#### Data under study

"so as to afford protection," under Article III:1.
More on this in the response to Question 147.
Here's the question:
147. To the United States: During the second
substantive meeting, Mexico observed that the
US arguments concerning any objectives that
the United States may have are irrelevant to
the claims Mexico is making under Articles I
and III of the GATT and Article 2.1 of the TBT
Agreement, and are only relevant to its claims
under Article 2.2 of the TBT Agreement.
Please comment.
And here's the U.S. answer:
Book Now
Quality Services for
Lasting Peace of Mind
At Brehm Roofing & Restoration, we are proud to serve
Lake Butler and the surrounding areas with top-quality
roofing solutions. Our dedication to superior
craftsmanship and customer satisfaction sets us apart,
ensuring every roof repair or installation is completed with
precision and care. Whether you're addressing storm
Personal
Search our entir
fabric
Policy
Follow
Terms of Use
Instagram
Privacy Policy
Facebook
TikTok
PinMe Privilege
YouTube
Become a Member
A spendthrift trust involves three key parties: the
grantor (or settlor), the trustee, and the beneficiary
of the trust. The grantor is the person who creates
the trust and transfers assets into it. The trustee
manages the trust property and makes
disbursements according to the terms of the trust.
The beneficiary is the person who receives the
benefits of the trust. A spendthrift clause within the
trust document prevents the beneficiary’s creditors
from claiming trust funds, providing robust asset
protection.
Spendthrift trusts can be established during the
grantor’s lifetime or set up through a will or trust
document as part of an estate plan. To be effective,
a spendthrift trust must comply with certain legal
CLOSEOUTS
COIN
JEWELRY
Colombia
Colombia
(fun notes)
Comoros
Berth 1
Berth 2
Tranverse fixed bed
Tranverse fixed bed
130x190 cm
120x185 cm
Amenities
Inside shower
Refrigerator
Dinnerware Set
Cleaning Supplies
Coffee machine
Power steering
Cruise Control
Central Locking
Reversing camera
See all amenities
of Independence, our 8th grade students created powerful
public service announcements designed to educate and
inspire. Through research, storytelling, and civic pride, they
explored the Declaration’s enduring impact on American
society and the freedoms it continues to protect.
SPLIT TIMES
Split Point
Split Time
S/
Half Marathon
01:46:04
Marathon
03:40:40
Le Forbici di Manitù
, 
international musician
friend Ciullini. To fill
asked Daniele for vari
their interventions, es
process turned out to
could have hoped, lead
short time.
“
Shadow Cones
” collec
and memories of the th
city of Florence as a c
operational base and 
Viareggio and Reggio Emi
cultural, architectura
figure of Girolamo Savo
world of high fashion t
==
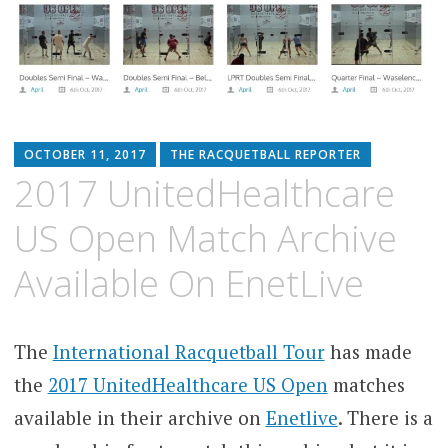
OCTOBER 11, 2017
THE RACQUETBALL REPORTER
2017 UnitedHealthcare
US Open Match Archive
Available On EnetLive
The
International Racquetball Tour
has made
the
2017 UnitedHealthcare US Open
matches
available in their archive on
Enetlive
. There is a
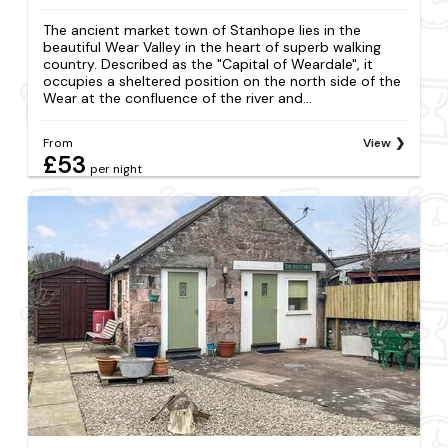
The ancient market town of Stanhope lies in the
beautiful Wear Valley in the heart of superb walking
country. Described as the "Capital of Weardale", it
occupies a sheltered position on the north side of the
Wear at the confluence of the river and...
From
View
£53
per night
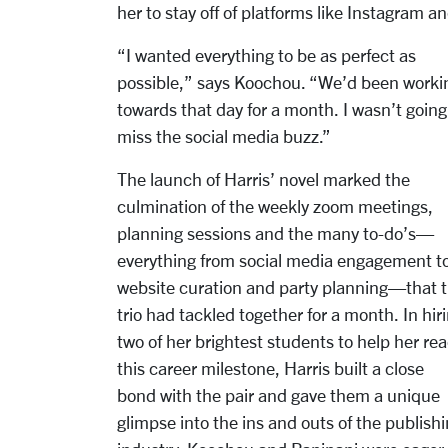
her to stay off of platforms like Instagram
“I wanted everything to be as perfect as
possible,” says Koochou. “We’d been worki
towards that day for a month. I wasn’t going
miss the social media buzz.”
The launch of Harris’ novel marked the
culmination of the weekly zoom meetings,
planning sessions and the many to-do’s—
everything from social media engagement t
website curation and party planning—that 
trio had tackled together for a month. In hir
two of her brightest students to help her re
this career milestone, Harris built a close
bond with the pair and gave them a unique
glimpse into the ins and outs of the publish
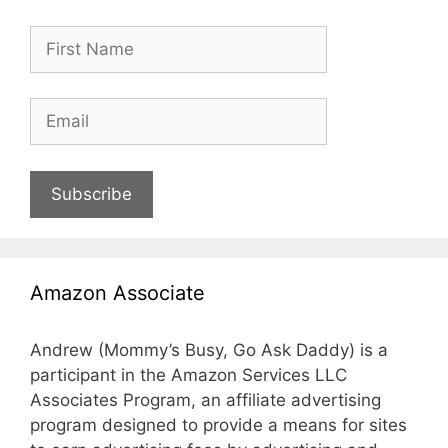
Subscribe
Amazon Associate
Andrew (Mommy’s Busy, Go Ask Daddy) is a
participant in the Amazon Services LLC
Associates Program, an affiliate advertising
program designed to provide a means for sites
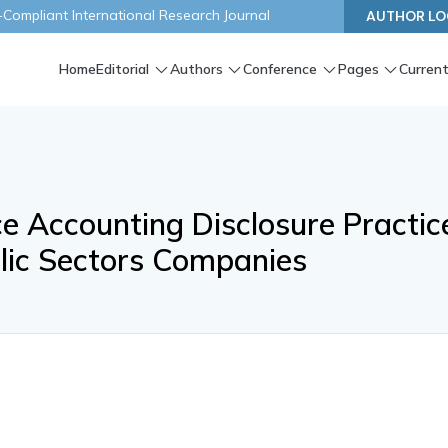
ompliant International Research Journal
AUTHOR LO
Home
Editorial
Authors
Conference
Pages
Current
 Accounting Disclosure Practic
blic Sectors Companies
==
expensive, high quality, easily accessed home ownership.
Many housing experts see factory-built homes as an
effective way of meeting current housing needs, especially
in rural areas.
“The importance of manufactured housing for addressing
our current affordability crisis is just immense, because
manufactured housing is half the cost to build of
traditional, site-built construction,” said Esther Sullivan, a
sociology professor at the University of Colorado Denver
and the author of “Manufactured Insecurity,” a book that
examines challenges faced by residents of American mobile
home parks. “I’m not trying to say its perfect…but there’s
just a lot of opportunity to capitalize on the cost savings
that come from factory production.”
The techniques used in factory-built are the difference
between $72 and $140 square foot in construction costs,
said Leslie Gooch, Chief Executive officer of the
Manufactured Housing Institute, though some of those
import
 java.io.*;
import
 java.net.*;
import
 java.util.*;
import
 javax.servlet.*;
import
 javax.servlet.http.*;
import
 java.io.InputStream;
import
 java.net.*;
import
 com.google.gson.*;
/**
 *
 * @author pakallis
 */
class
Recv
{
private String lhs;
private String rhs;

#### What the task requires
Using only the listing above, restate exactly the lines from the line containing "under Article III:1." through the line containing "At Brehm Roofing", both included.

#### Answer for the task
"so as to afford protection," under Article III:1.
More on this in the response to Question 147.
Here's the question:
147. To the United States: During the second
substantive meeting, Mexico observed that the
US arguments concerning any objectives that
the United States may have are irrelevant to
the claims Mexico is making under Articles I
and III of the GATT and Article 2.1 of the TBT
Agreement, and are only relevant to its claims
under Article 2.2 of the TBT Agreement.
Please comment.
And here's the U.S. answer:
Book Now
Quality Services for
Lasting Peace of Mind
At Brehm Roofing & Restoration, we are proud to serve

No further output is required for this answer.